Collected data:

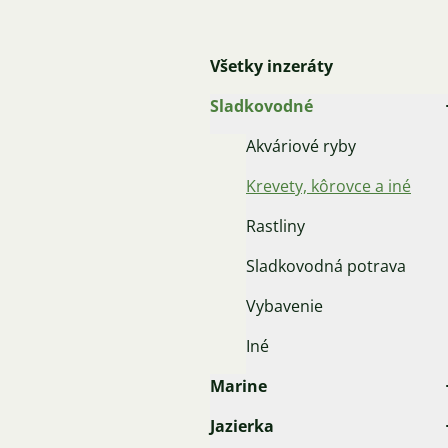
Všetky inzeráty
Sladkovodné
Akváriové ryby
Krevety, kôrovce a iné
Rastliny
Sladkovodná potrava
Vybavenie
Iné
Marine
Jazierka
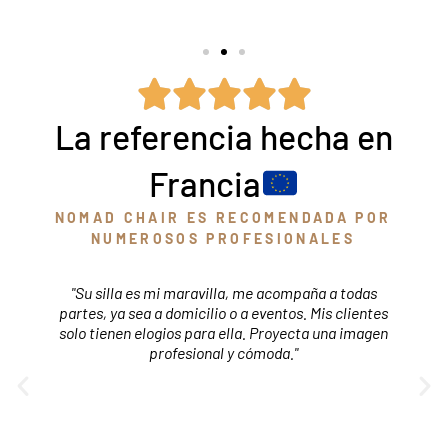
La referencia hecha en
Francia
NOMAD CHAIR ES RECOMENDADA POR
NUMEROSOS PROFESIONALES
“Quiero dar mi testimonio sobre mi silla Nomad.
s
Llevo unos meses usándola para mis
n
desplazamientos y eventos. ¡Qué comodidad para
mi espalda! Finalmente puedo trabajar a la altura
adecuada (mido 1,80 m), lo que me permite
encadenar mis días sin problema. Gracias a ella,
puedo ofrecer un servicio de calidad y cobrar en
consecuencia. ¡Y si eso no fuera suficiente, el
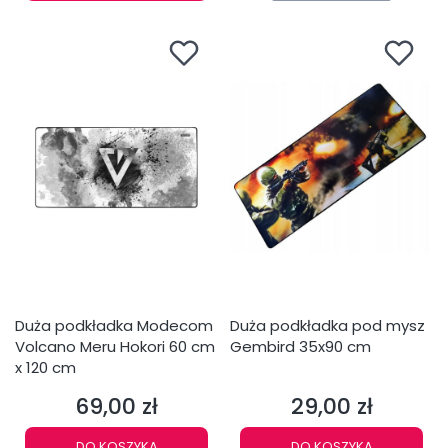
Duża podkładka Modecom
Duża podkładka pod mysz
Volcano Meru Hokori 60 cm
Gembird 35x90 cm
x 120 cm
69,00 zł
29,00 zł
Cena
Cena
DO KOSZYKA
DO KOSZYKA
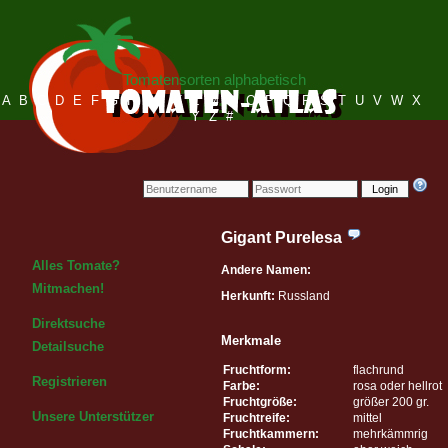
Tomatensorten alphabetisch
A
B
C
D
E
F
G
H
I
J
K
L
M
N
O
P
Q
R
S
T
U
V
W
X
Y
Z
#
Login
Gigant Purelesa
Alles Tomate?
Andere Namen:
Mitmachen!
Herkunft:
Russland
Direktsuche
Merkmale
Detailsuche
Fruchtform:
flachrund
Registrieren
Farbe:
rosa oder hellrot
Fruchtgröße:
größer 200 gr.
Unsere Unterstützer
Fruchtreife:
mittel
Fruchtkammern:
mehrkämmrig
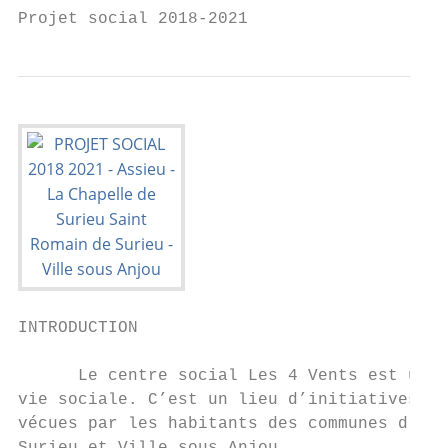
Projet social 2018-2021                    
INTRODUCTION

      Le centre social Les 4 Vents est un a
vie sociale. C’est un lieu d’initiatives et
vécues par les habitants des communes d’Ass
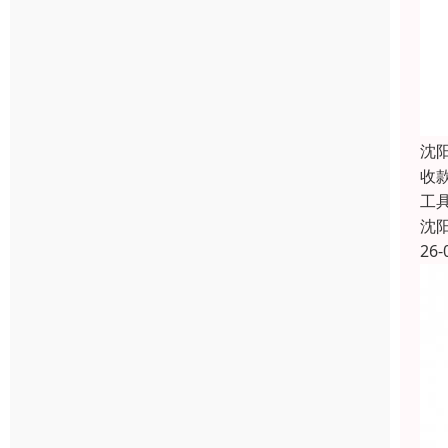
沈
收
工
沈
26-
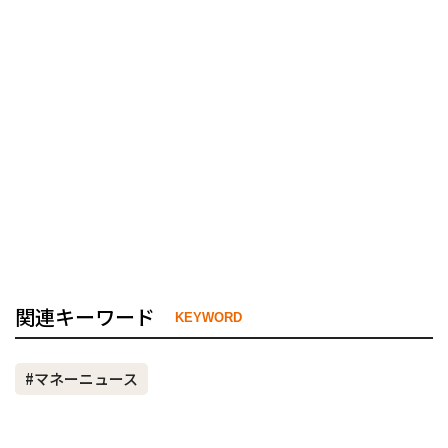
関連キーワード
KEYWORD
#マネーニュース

#### How to complete this task
The result should be every entry, word for word, and no pictures.

#### Result of the task
Všetky inzeráty
Sladkovodné
Akváriové ryby
Krevety, kôrovce a iné
Rastliny
Sladkovodná potrava
Vybavenie
Iné
Marine
Jazierka
La referencia hecha en
Francia
NOMAD CHAIR ES RECOMENDADA POR
NUMEROSOS PROFESIONALES
“Quiero dar mi testimonio sobre mi silla Nomad.
s
Llevo unos meses usándola para mis
n
desplazamientos y eventos. ¡Qué comodidad para
mi espalda! Finalmente puedo trabajar a la altura
adecuada (mido 1,80 m), lo que me permite
encadenar mis días sin problema. Gracias a ella,
puedo ofrecer un servicio de calidad y cobrar en
consecuencia. ¡Y si eso no fuera suficiente, el
Duża podkładka Modecom
Duża podkładka pod mysz
Volcano Meru Hokori 60 cm
Gembird 35x90 cm
x 120 cm
69,00 zł
29,00 zł
Cena
Cena
DO KOSZYKA
DO KOSZYKA
Tomatensorten alphabetisch
A
B
C
D
E
F
G
H
I
J
K
L
M
N
O
P
Q
R
S
T
U
V
W
X
Y
Z
#
Login
Gigant Purelesa
Alles Tomate?
Andere Namen:
Mitmachen!
Herkunft:
Russland
Direktsuche
Merkmale
Detailsuche
Fruchtform:
flachrund
Registrieren
Farbe:
rosa oder hellrot
Fruchtgröße:
größer 200 gr.
Unsere Unterstützer
Fruchtreife:
mittel
Fruchtkammern:
mehrkämmrig
Projet social 2018-2021                    
INTRODUCTION

      Le centre social Les 4 Vents est un a
vie sociale. C’est un lieu d’initiatives et
vécues par les habitants des communes d’Ass
沈
收
工
沈
26-
関連キーワード
KEYWORD
#マネーニュース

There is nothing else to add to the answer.